Vladimir Chervanev
Vladimir Chervanev

Reputation: 1652

Reload Ansible's dynamic inventory

I'm using Ansible to setup EC2 instances and deploy an application. There's a hosts script which gathers tags related servers and groups info. I'd like to run these actions as a single playbook, so

  1. New instances are created if needed
  2. Hosts script loads inventory (including servers' facts)
  3. Deployment playbook works

However, the inventory is loaded in advance, so, there is no servers/groups data if servers are created/updated during the play. I can

  1. separate provision and deployment playbooks
  2. use add_host trick to emulate dynamic inventory when servers are updated

But, there are drawbacks in those approaches.

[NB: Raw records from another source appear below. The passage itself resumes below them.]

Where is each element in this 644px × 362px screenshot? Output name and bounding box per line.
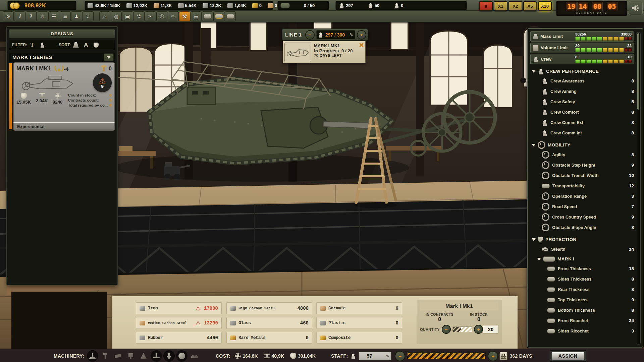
newspaper-button[interactable]: ☰ — [48, 11, 59, 21]
stat-icon — [542, 172, 549, 179]
quantity-minus-button[interactable] — [442, 325, 451, 334]
chevron-down-icon — [532, 70, 536, 73]
news-speaker-button[interactable] — [629, 1, 643, 15]
glass-icon — [230, 321, 236, 325]
military-button[interactable]: ⚔ — [83, 11, 94, 21]
intelligence-button[interactable]: ♟ — [71, 11, 82, 21]
info-button[interactable]: i — [14, 11, 25, 21]
chevron-down-icon — [537, 258, 541, 260]
stat-icon — [547, 298, 555, 302]
section-protection[interactable]: PROTECTION — [530, 235, 634, 244]
help-button[interactable]: ? — [25, 11, 37, 21]
production-queue-item[interactable]: MARK I MK1 In Progress 0 / 20 70 DAYS LE… — [283, 41, 366, 63]
machine-bender-icon[interactable] — [189, 350, 200, 362]
design-card-mark-i-mk1[interactable]: MARK I MK1 -4 0 — [9, 62, 115, 131]
section-mobility[interactable]: MOBILITY — [530, 140, 634, 149]
quantity-slider[interactable] — [452, 326, 472, 332]
crew-performance-icon — [538, 68, 544, 74]
staff-minus-button[interactable] — [395, 351, 405, 361]
line-staff-value: 297 / 300 — [325, 32, 345, 38]
crew-limit-row: Crew 810 — [530, 54, 634, 64]
sort-cost-button[interactable] — [92, 41, 100, 49]
weapons-button[interactable]: ▤ — [191, 11, 202, 21]
speed-x5-button[interactable]: X5 — [523, 1, 537, 11]
machine-drill-press-icon[interactable] — [100, 350, 111, 362]
stats-scrollbar[interactable] — [637, 32, 641, 345]
world-map-button[interactable]: ◍ — [111, 11, 122, 21]
staff-plus-button[interactable] — [488, 351, 498, 361]
chevron-down-icon — [106, 56, 111, 59]
staff-value-field[interactable] — [359, 353, 380, 359]
subsection-mark-i[interactable]: MARK I — [530, 254, 634, 263]
game-window: 908,92K 42,6K / 150K 12,02K 11,8K 5,54K … — [0, 0, 644, 362]
speed-x1-button[interactable]: X1 — [494, 1, 507, 11]
line-remove-staff-button[interactable] — [305, 30, 315, 40]
ceramic-value: 0 — [275, 3, 277, 8]
achievements-button[interactable]: ♕ — [37, 11, 48, 21]
edit-staff-icon[interactable]: ✎ — [386, 354, 389, 359]
stat-crew-safety: Crew Safety5 — [530, 97, 634, 107]
sort-alpha-button[interactable]: A — [82, 41, 90, 49]
date-year-drum-1: 19 — [566, 2, 577, 11]
speed-x2-button[interactable]: X2 — [508, 1, 522, 11]
material-composite-row: Composite 0 — [316, 332, 402, 344]
filter-type-button[interactable]: T — [28, 41, 37, 49]
main-toolbar: ⚙ i ? ♕ ☰ ≡ ♟ ⚔ ⌂ ◍ ▣ ⚗ ✂ ✇ ✏ ⚒ ▤ — [0, 10, 644, 22]
tank-protection-button[interactable] — [225, 11, 236, 21]
stat-icon — [542, 151, 549, 159]
research-button[interactable]: ⚗ — [133, 11, 145, 21]
speed-x10-button[interactable]: X10 — [538, 1, 552, 11]
design-blueprint-sketch — [16, 73, 80, 92]
warning-icon: ⚠ — [196, 305, 201, 312]
material-high-carbon-steel-row: High Carbon Steel 4800 — [226, 302, 312, 314]
stat-front-thickness: Front Thickness18 — [530, 263, 634, 274]
stat-top-thickness: Top Thickness9 — [530, 295, 634, 305]
factory-button[interactable]: ⌂ — [99, 11, 110, 21]
section-crew-performance[interactable]: CREW PERFORMANCE — [530, 67, 634, 76]
repair-button[interactable]: ✂ — [145, 11, 156, 21]
stats-scrollbar-thumb[interactable] — [637, 33, 639, 110]
filter-blueprint-button[interactable] — [38, 41, 47, 49]
service-button[interactable]: ✇ — [156, 11, 167, 21]
design-warnings-badge[interactable]: ⚠ 9 — [93, 73, 112, 92]
stat-icon — [547, 318, 555, 323]
machine-laser-cutter-icon[interactable] — [87, 350, 98, 362]
series-header-mark-i[interactable]: MARK I SERIES — [9, 53, 115, 62]
quantity-value: 20 — [483, 325, 498, 334]
stat-crew-awareness: Crew Awareness8 — [530, 76, 634, 86]
material-glass-row: Glass 460 — [226, 317, 312, 329]
count-in-stock-row: Count in stock:0 — [68, 93, 112, 98]
machine-lathe-icon[interactable] — [112, 350, 124, 362]
tank-assembly-button[interactable] — [202, 11, 213, 21]
assign-button[interactable]: ASSIGN — [550, 350, 586, 362]
staff-allocation-slider[interactable] — [407, 353, 486, 359]
machine-saw-icon[interactable] — [176, 350, 187, 362]
tank-armor-button[interactable] — [213, 11, 224, 21]
machine-paint-icon[interactable] — [138, 350, 149, 362]
date-month-drum: 08 — [592, 2, 603, 11]
staff-input[interactable]: ✎ — [359, 352, 391, 360]
design-tools-button[interactable]: ✏ — [168, 11, 179, 21]
design-cost-steel: 2,04K — [36, 93, 48, 108]
in-contracts-block: IN CONTRACTS 0 — [420, 312, 459, 322]
series-collapse-button[interactable] — [104, 53, 114, 61]
machine-welder-icon[interactable] — [125, 350, 137, 362]
reports-button[interactable]: ≡ — [60, 11, 71, 21]
machine-drill-icon[interactable] — [163, 350, 175, 362]
cancel-production-icon[interactable] — [359, 43, 364, 47]
edit-staff-icon[interactable]: ✎ — [350, 32, 353, 37]
stat-icon — [542, 130, 548, 136]
business-button[interactable]: ▣ — [122, 11, 133, 21]
sort-weight-button[interactable] — [71, 41, 80, 49]
quantity-plus-button[interactable] — [474, 325, 483, 334]
workers-icon — [339, 3, 344, 8]
machine-press-icon[interactable] — [151, 350, 162, 362]
stat-icon — [542, 247, 548, 251]
settings-button[interactable]: ⚙ — [3, 11, 14, 21]
warning-icon: ⚠ — [99, 77, 106, 84]
money-bag-icon — [21, 93, 27, 99]
line-add-staff-button[interactable] — [357, 30, 366, 40]
stat-icon — [547, 266, 555, 271]
pause-button[interactable]: II — [479, 1, 493, 11]
production-hammer-button[interactable]: ⚒ — [179, 11, 190, 21]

Can I force Ansible to reload inventory?
My test files are: hosts script:

#!/bin/sh
echo `date` >> log.log
echo "{\"standalone\":[\"localhost\"]}"

Sample playbook.yml:

---
- hosts: all
  tasks:
    - name: show inventory_hostname
      command: echo {{ inventory_hostname }}

I run it with the command ansible-playbook -i hosts playbook.yml -v and see two runs:

$> cat log.log
Thu Mar 12 09:43:16 SAMT 2015
Thu Mar 12 09:43:16 SAMT 2015

but I haven't found a command to double it.

Upvotes: 58

Views: 36627

Answers (7)

James Orenthal
James Orenthal

Reputation: 676

With Ansible 2.0+, you can refresh your inventory mid-play by running the task:

- meta: refresh_inventory

Upvotes: 66

Ryan Mahaffey
Ryan Mahaffey

Reputation: 133

Please note that meta: refresh_inventory does not work in Ansible Tower (AWX).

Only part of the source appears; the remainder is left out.